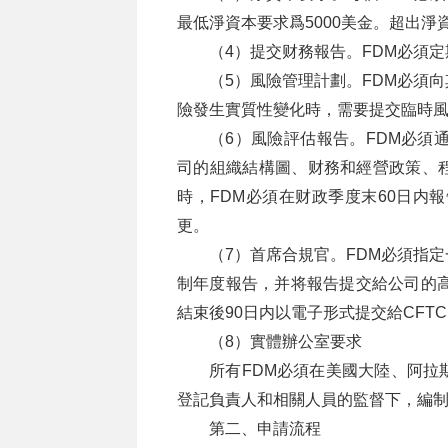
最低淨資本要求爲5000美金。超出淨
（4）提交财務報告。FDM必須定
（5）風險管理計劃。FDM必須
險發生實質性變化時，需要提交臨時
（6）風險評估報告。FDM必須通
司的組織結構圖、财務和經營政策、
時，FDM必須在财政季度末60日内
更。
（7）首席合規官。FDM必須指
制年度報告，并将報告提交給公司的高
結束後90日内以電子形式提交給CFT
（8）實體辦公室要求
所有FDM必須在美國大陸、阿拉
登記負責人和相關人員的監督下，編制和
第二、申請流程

+ + +

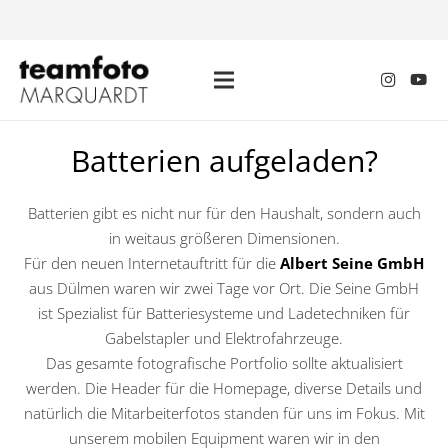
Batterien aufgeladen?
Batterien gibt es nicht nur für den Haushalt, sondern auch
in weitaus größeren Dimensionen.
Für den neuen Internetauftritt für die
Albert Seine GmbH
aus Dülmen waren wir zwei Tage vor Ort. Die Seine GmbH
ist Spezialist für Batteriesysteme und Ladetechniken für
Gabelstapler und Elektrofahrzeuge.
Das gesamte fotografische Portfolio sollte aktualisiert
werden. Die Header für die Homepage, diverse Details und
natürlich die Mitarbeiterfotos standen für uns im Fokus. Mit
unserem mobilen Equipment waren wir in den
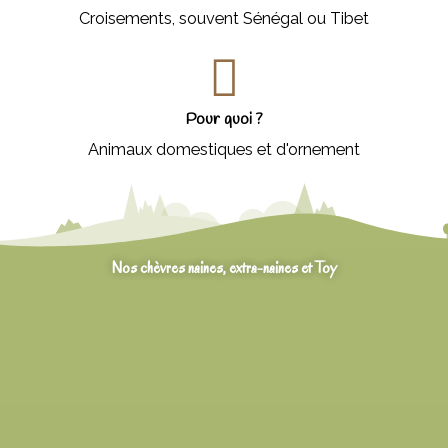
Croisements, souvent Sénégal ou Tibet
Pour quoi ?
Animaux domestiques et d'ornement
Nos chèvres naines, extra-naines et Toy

+ + +

### What you need to do
Find the line with "natürlich die Mitarbeiterfotos" in the data above, and from there retype each line exactly through the line with "Nos chèvres naines, extra-naines et Toy", skipping the pictures along the way.

### Result for this task
natürlich die Mitarbeiterfotos standen für uns im Fokus. Mit
unserem mobilen Equipment waren wir in den
Croisements, souvent Sénégal ou Tibet
Pour quoi ?
Animaux domestiques et d'ornement
Nos chèvres naines, extra-naines et Toy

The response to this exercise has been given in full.